The lease allows Wilder to continue his commercial elk operation through 2009, Blodgett said, adding, "It was a condition of our purchase. We're legally obligated to honor that lease."

But Hindi, who also has protested in Springfield against the alleged mistreatment of high school rodeo animals, said his group has videotaped elk abuse at the property, and its members plan to return this weekend to investigate further. The Nature Conservancy "did know about this for a long time and allowed it," he said.

Tammany Droll, who lives with her husband, Chad, on Wilder Farm next to the elk pens, said that until the elk were sold to Williams in November, the operation was a breeding ranch without slaughter. Her husband worked at the elk operation but was laid off when the sale occurred.

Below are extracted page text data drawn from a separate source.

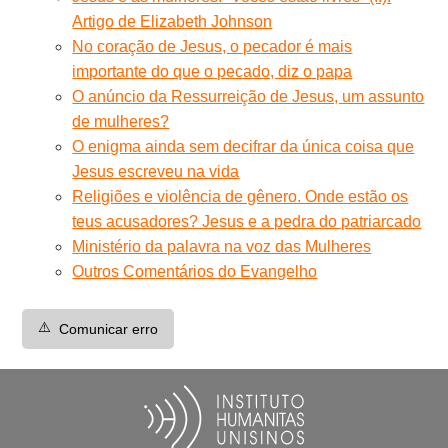
Artigo de Elizabeth Johnson
No coração de Jesus, o pecador é mais
importante do que o pecado, diz o papa
O anúncio da Ressurreição de Jesus, um assunto
de mulheres?
O enigma ainda sem decifrar da única coisa que
Jesus escreveu na vida
Religiões e violência de gênero. Onde estão os
teus acusadores? Jesus e a pedra do patriarcado
Ministério da palavra na voz das Mulheres
Outros Comentários do Evangelho
⚠️
Comunicar erro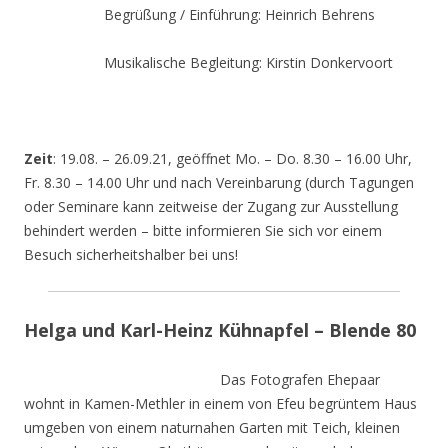
Begrüßung / Einführung: Heinrich Behrens
Musikalische Begleitung: Kirstin Donkervoort
Zeit
: 19.08. – 26.09.21, geöffnet Mo. – Do. 8.30 – 16.00 Uhr,
Fr. 8.30 – 14.00 Uhr und nach Vereinbarung (durch Tagungen
oder Seminare kann zeitweise der Zugang zur Ausstellung
behindert werden – bitte informieren Sie sich vor einem
Besuch sicherheitshalber bei uns!
Helga und Karl-Heinz Kühnapfel – Blende 80
Das Fotografen Ehepaar
wohnt in Kamen-Methler in einem von Efeu begrüntem Haus
umgeben von einem naturnahen Garten mit Teich, kleinen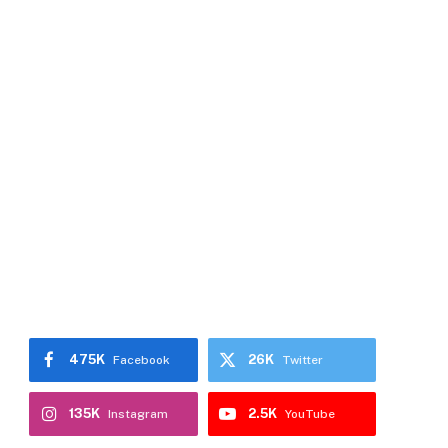
475K
26K
Facebook
Twitter
135K
2.5K
Instagram
YouTube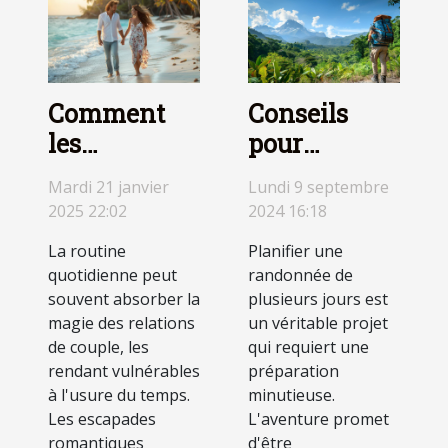
Comment
Conseils
les
pour
escapades
préparer
Mardi 21 janvier
Lundi 9 septembre
romantiques
une
2025 22:02
2024 16:18
renforcent
randonnée
La routine
Planifier une
les relations
de plusieurs
quotidienne peut
randonnée de
de couple
jours
souvent absorber la
plusieurs jours est
magie des relations
un véritable projet
de couple, les
qui requiert une
rendant vulnérables
préparation
à l'usure du temps.
minutieuse.
Les escapades
L'aventure promet
romantiques
d'être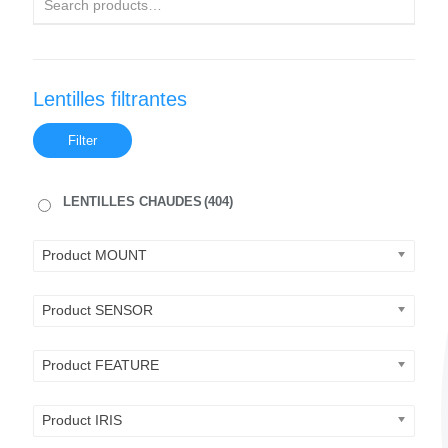
Lentilles filtrantes
Filter
LENTILLES CHAUDES
(404)
Product MOUNT
Product SENSOR
Product FEATURE
Product IRIS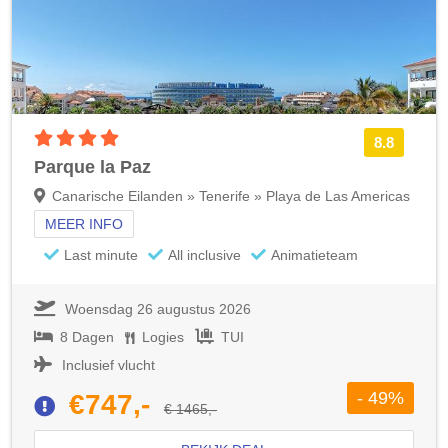
4 sterren accommodatie
8.8
Parque la Paz
Canarische Eilanden » Tenerife » Playa de Las Americas
MEER INFO
Last minute
All inclusive
Animatieteam
Woensdag 26 augustus 2026
8 Dagen
Logies
TUI
Inclusief vlucht
- 49%
€747,-
€ 1465,-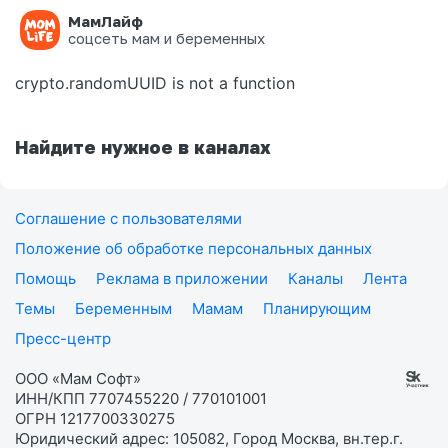
МамЛайф
Ошибка на странице
соцсеть мам и беременных
crypto.randomUUID is not a function
Найдите нужное в каналах
Соглашение с пользователями
Положение об обработке персональных данных
Помощь
Реклама в приложении
Каналы
Лента
Темы
Беременным
Мамам
Планирующим
Пресс-центр
ООО «Мам Софт»
ИНН/КПП 7707455220 / 770101001
ОГРН 1217700330275
Юридический адрес: 105082, Город Москва, вн.тер.г.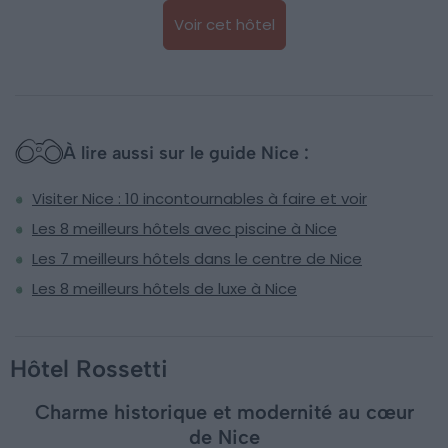
Voir cet hôtel
À lire aussi sur le guide Nice :
Visiter Nice : 10 incontournables à faire et voir
Les 8 meilleurs hôtels avec piscine à Nice
Les 7 meilleurs hôtels dans le centre de Nice
Les 8 meilleurs hôtels de luxe à Nice
Hôtel Rossetti
Charme historique et modernité au cœur
de Nice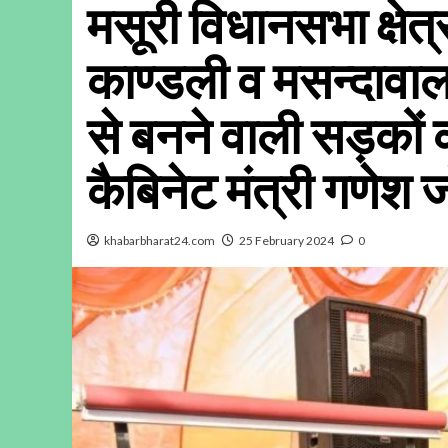
मसूरी विधानसभा क्षेत
काण्डली व मसन्दावाल
से बनने वाली सड़कों 
कैबिनेट मंत्री गणेश 
khabarbharat24.com
25 February 2024
0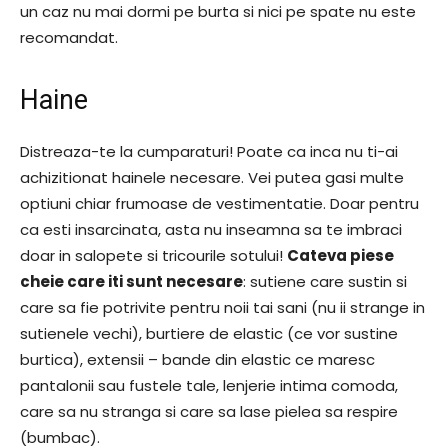
un caz nu mai dormi pe burta si nici pe spate nu este
recomandat.
Haine
Distreaza-te la cumparaturi! Poate ca inca nu ti-ai
achizitionat hainele necesare. Vei putea gasi multe
optiuni chiar frumoase de vestimentatie. Doar pentru
ca esti insarcinata, asta nu inseamna sa te imbraci
doar in salopete si tricourile sotului!
Cateva piese
cheie care iti sunt necesare
: sutiene care sustin si
care sa fie potrivite pentru noii tai sani (nu ii strange in
sutienele vechi), burtiere de elastic (ce vor sustine
burtica), extensii – bande din elastic ce maresc
pantalonii sau fustele tale, lenjerie intima comoda,
care sa nu stranga si care sa lase pielea sa respire
(bumbac).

Williams has turned the place into "a miniature canned hunting" situation, Droll said. "He lets people go into the fences in big or small areas, pick out an elk and shoot it."

Williams acknowledged that people shooting the 500-pound animals are hunters who also may want the heads as trophies.

"An animal like that with a beautiful head mount - why throw it in the ditch?" he asked.

Elk are not considered wild game in Illinois because they do not live in the wild here, said Tim Schweizer of the state Department of Natural Resources. Instead, they are considered livestock.

Williams can legally sell an elk to someone who can then shoot it for personal consumption, said Jeff Squibb of the Illinois Department of Agriculture.

Squibb said the live elk cannot be moved off the farm without a permit, as part of the state's effort to control the spread of chronic wasting disease.

The herd has been tested for CWD, Squibb said, and none has been found there.

The situation "is absolutely canned hunting," Hindi said. "The guys are in camouflage. The elk are tame."